Question

Find the sum of the following series: $5+55+555+......{{n}^{th}}term$.

Answer 1

We first try to convert the given series into a series of G.P. We take common terms to make them change the digit from 5 to 9. We then convert them to their nearest power of 10 to form the G.P. We find the sum of the G.P. which helps to find the solution to the problem.

Complete step-by-step solution:
The given series of $5+55+555+......{{n}^{th}}term$ is a sum of complex G.P. series where we have to first convert the series into a G.P first.
The series is a sum of terms of an increasing number of digits in each term and the only digit used in this case is 5. We first convert that digit from 5 to 9.
We take $\dfrac{5}{9}$ common out of the sum series.
So, $5+55+555+......{{n}^{th}}term=\dfrac{5}{9}\left( 9+99+999+......{{n}^{th}}term \right)$.
Now we convert each of the terms to its immediate next term minus 1.
The immediate next term will be the lowest term of that number of digits
Like 9 changes to $\left( 10-1 \right)$ and 999 changes to $\left( 1000-1 \right)$.
The sum becomes
$\begin{aligned} & \dfrac{5}{9}\left( 9+99+999+......{{n}^{th}}term \right) \\\ & \Rightarrow \dfrac{5}{9}\left[ \left( 10-1 \right)+\left( 100-1 \right)+\left( 1000-1 \right)+......{{n}^{th}}term \right] \\\ \end{aligned}$
We take the power of 10 together and the series of 1 together.
Here we also need to define how many 1 is there.
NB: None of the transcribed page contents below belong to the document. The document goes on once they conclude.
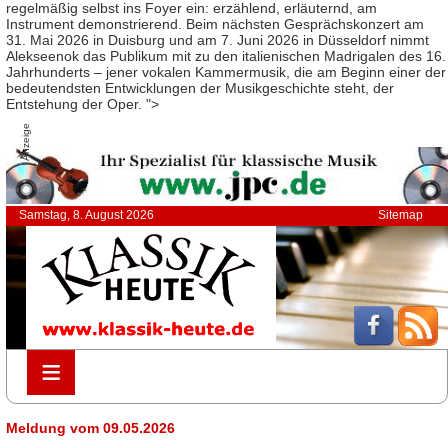
regelmäßig selbst ins Foyer ein: erzählend, erläuternd, am
Instrument demonstrierend. Beim nächsten Gesprächskonzert am
31. Mai 2026 in Duisburg und am 7. Juni 2026 in Düsseldorf nimmt
Alekseenok das Publikum mit zu den italienischen Madrigalen des 16.
Jahrhunderts – jener vokalen Kammermusik, die am Beginn einer der
bedeutendsten Entwicklungen der Musikgeschichte steht, der
Entstehung der Oper. ">
Anzeige
Samstag, 8. August 2026
Sitemap
≡
≡
Meldung vom 09.05.2026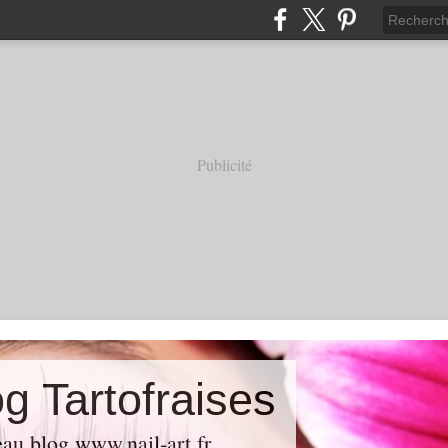
Publicité
g Tartofraises
au blog www.nail-art.fr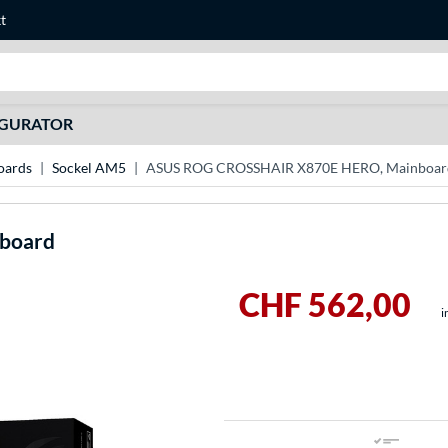
t
Suche
IGURATOR
ards
Sockel AM5
ASUS ROG CROSSHAIR X870E HERO, Mainboar
board
CHF 562,00
i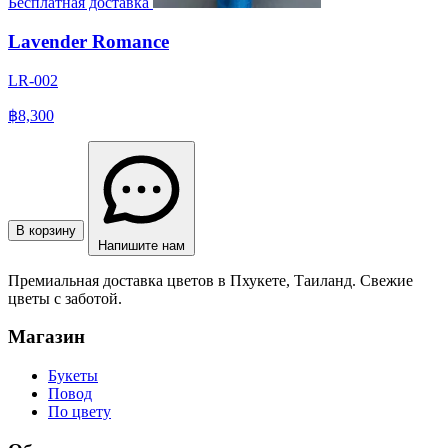
Бесплатная доставка
Lavender Romance
LR-002
฿8,300
В корзину
Напишите нам
Премиальная доставка цветов в Пхукете, Таиланд. Свежие
цветы с заботой.
Магазин
Букеты
Повод
По цвету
We are trying to go to n terms of the series $5+55+555+......{{n}^{th}}term$ and that means there will n numbers of ones. The same goes for the power of tens.
The equation becomes
$\begin{aligned} & \dfrac{5}{9}\left[ \left( 10-1 \right)+\left( 100-1 \right)+\left( 1000-1 \right)+......{{n}^{th}}term \right] \\\ & \Rightarrow \dfrac{5}{9}\left[ \left( 10+100+1000+......{{n}^{th}}term \right)-n \right] \\\ & \Rightarrow \dfrac{5}{9}\left[ \left( {{10}^{1}}+{{10}^{2}}+{{10}^{3}}+......+{{10}^{n}} \right)-n \right] \\\ \end{aligned}$
Now we have a G.P. which gives
$\dfrac{5}{9}\left[ \left( {{10}^{1}}+{{10}^{2}}+{{10}^{3}}+......+{{10}^{n}} \right)-n \right]=\dfrac{5}{9}\left[ 10\dfrac{{{10}^{n}}-1}{10-1}-n \right]=\dfrac{50}{81}\left( {{10}^{n}}-1 \right)-\dfrac{5n}{9}$.
Therefore, the sum of the following series: $5+55+555+......{{n}^{th}}term$ is $\dfrac{50}{81}\left( {{10}^{n}}-1 \right)-\dfrac{5n}{9}$.

Note: To find the sum of the G.P. we used the formula of $a\dfrac{{{r}^{n}}-1}{r-1}$ for the series $a,ar,a{{r}^{2}},........,a{{r}^{n-1}}$. The specific way of taking common is fixed for any digit other than 5. The main goal is to convert them to the powers of 10.